> _Collected data entries_

::::

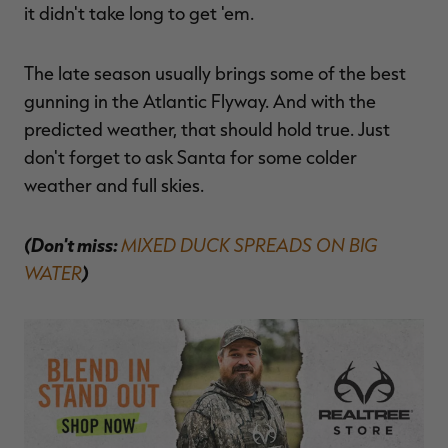
it didn't take long to get 'em.
The late season usually brings some of the best
gunning in the Atlantic Flyway. And with the
predicted weather, that should hold true. Just
don't forget to ask Santa for some colder
weather and full skies.
(Don't miss:
MIXED DUCK SPREADS ON BIG
WATER
)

::::

> _TASK REQUIREMENTS_
Only the pictures are to be omitted; the records above must otherwise be reproduced exactly.

> _TASK ANSWER_
it didn't take long to get 'em.
The late season usually brings some of the best
gunning in the Atlantic Flyway. And with the
predicted weather, that should hold true. Just
don't forget to ask Santa for some colder
weather and full skies.
(Don't miss:
MIXED DUCK SPREADS ON BIG
WATER
)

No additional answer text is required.